Create HDInsight clusters with Data Lake Store by using the Azure portal

Learn how to use the Azure portal to create a HDInsight cluster with an Azure Data Lake Store account as the default storage or an additional storage. Even though additional storage is optional for a HDInsight cluster, it is recommended to store your business data in the additional storage accounts.

Prerequisites

Before you begin this tutorial, ensure that you've met the following requirements:

  • An Azure subscription. Go to Get Azure free trial.
  • An Azure Data Lake Store account. Follow the instructions from Get started with Azure Data Lake Store by using the Azure portal. You must also create a root folder on the account. In this tutorial, a root folder called /clusters is used.
  • An Azure Active Directory service principal. This tutorial provides instructions on how to create a service principal in Azure Active Directory (Azure AD). However, to create a service principal, you must be an Azure AD administrator. If you are an administrator, you can skip this prerequisite and proceed with the tutorial.

    Note

    You can create a service principal only if you are an Azure AD administrator. Your Azure AD administrator must create a service principal before you can create an HDInsight cluster with Data Lake Store. Also, the service principal must be created with a certificate, as described at Create a service principal with certificate.

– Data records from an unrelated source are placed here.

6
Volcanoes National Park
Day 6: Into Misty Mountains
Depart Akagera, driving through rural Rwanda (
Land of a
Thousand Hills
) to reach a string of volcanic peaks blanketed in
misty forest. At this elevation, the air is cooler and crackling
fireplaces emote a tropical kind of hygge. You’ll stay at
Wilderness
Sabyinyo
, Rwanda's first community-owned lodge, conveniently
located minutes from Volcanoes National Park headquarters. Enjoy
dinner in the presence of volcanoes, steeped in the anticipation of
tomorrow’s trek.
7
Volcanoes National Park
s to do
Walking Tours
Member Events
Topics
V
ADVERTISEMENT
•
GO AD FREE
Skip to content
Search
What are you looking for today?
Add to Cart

Create an HDInsight cluster

In this section, you create a HDInsight cluster with Data Lake Store accounts as the default or the additional storage. This article only focuses the part of configuring Data Lake Store accounts. For the general cluster creation information and procedures, see Create Hadoop clusters in HDInsight.

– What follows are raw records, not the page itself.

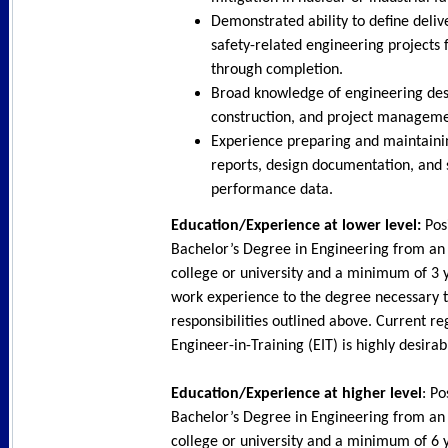
Demonstrated ability to define deliv
safety-related engineering projects
through completion.
Broad knowledge of engineering des
construction, and project manageme
Experience preparing and maintaini
reports, design documentation, and
performance data.
Education/Experience at lower level:
Posi
Bachelor’s Degree in Engineering from an
college or university and a minimum of 3 y
work experience to the degree necessary 
responsibilities outlined above. Current re
Engineer-in-Training (EIT) is highly desira
Education/Experience at higher level
: Po
Bachelor’s Degree in Engineering from an
college or university and a minimum of 6 y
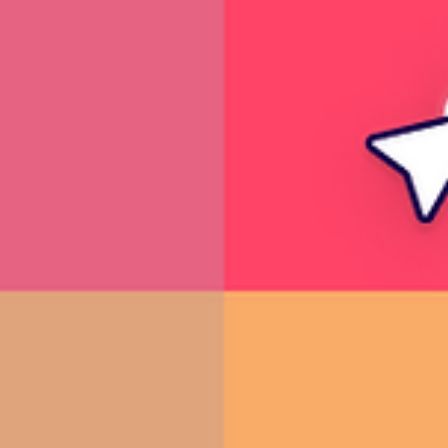
10 fun birthday video ideas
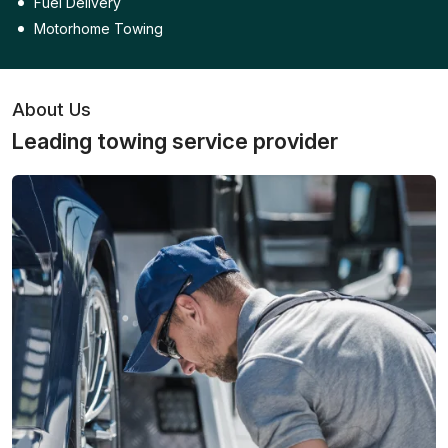
Fuel Delivery
Motorhome Towing
About Us
Leading towing service provider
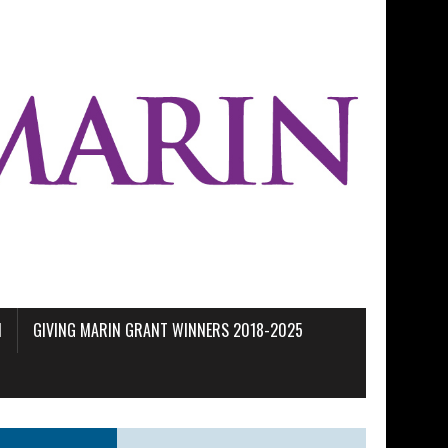
M
GIVING MARIN GRANT WINNERS 2018-2025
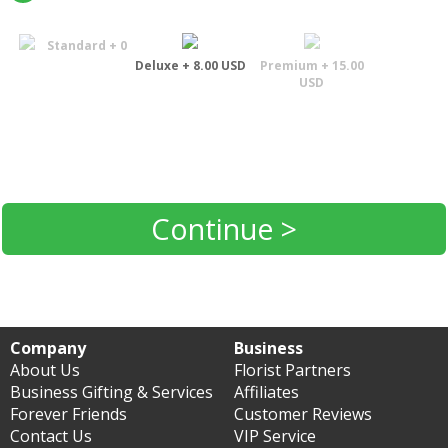
Standard + 0
Deluxe + 8.00 USD
Premium + 15.00
USD
Continue >
Company
Business
About Us
Florist Partners
Business Gifting & Services
Affiliates
Forever Friends
Customer Reviews
Contact Us
VIP Service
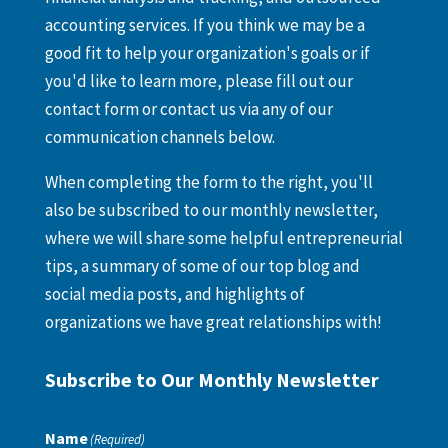
accounting services. If you think we may be a
good fit to help your organization's goals or if
you'd like to learn more, please fill out our
contact form or contact us via any of our
communication channels below.
When completing the form to the right, you'll
also be subscribed to our monthly newsletter,
where we will share some helpful entrepreneurial
tips, a summary of some of our top blog and
social media posts, and highlights of
organizations we have great relationships with!
Subscribe to Our Monthly Newsletter
Name
(Required)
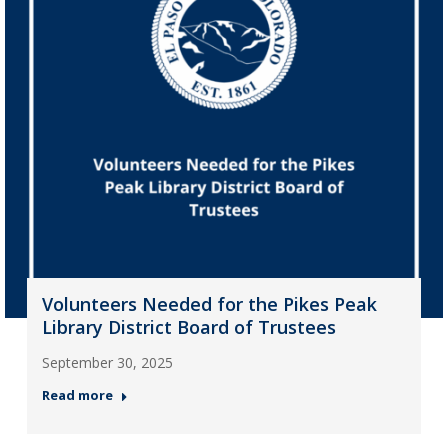
Volunteers Needed for the Pikes Peak
Library District Board of Trustees
September 30, 2025
Read more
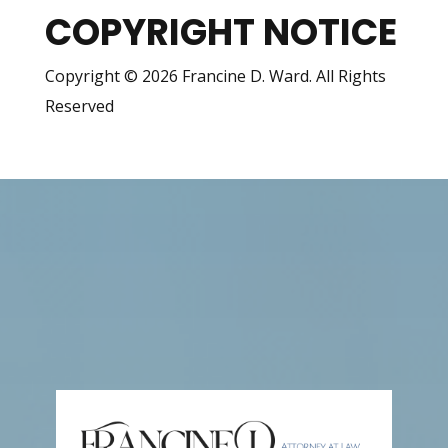
COPYRIGHT NOTICE
Copyright © 2026 Francine D. Ward. All Rights
Reserved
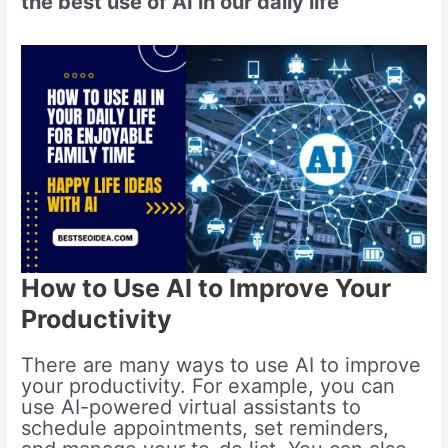
the best use of AI in our daily life
How to Use AI to Improve Your
Productivity
There are many ways to use AI to improve
your productivity. For example, you can
use AI-powered virtual assistants to
schedule appointments, set reminders,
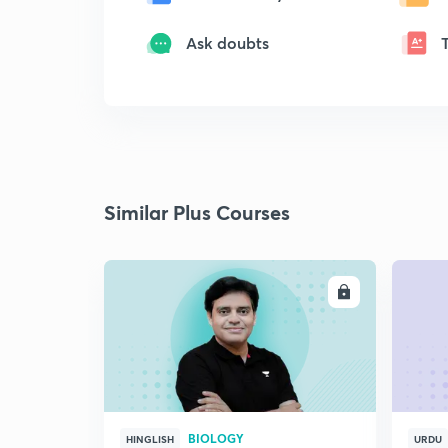
Ask doubts
Similar Plus Courses
ENROLL
BIOLOGY
HINGLISH
URDU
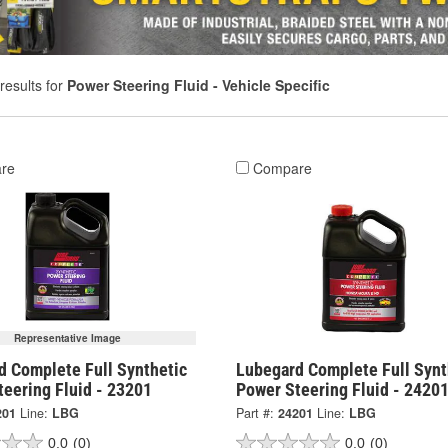
results for
Power Steering Fluid - Vehicle Specific
re
Compare
Representative Image
d Complete Full Synthetic
Lubegard Complete Full Synt
eering Fluid - 23201
Power Steering Fluid - 2420
201
Line:
LBG
Part #:
24201
Line:
LBG
0.0
(0)
0.0
(0)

Create a cluster with Data Lake Store as default storage

To create a HDInsight cluster with a Data Lake Store as the default storage account

  1. Sign in to the Azure portal.
  2. Follow Create clusters for the general information on creating HDInsight clusters.
  3. On the Storage blade, under Primary storage type, select Data Lake Store, and then enter the following information:

    Add service principal to HDInsight cluster

    • Select Data Lake Store account: Select an existing Data Lake Store account. An existing Data Lake Store account is required. See Prerequisites.
    • Root path: Enter a path where the cluster-specific files are to be stored. On the screenshot, it is /clusters/myhdiadlcluster/, in which the /clusters folder must exist, and the Portal creates myhdicluster folder. The myhdicluster is the cluster name.
    • Data Lake Store access: Configure access between the Data Lake Store account and HDInsight cluster. For instructions, see Configure Data Lake Store access.
    • Additional storage accounts: Add Azure Storage Accounts as additional storage accounts for the cluster. To add additional Data Lake Stores is done by giving the cluster permissions on data in more Data Lake Store accounts while configuring a Data Lake Store account as the primary storage type. See Configure Data Lake Store access.
  4. On the Data Lake Store access, click Select, and then continue with cluster creation as described in Create Hadoop clusters in HDInsight.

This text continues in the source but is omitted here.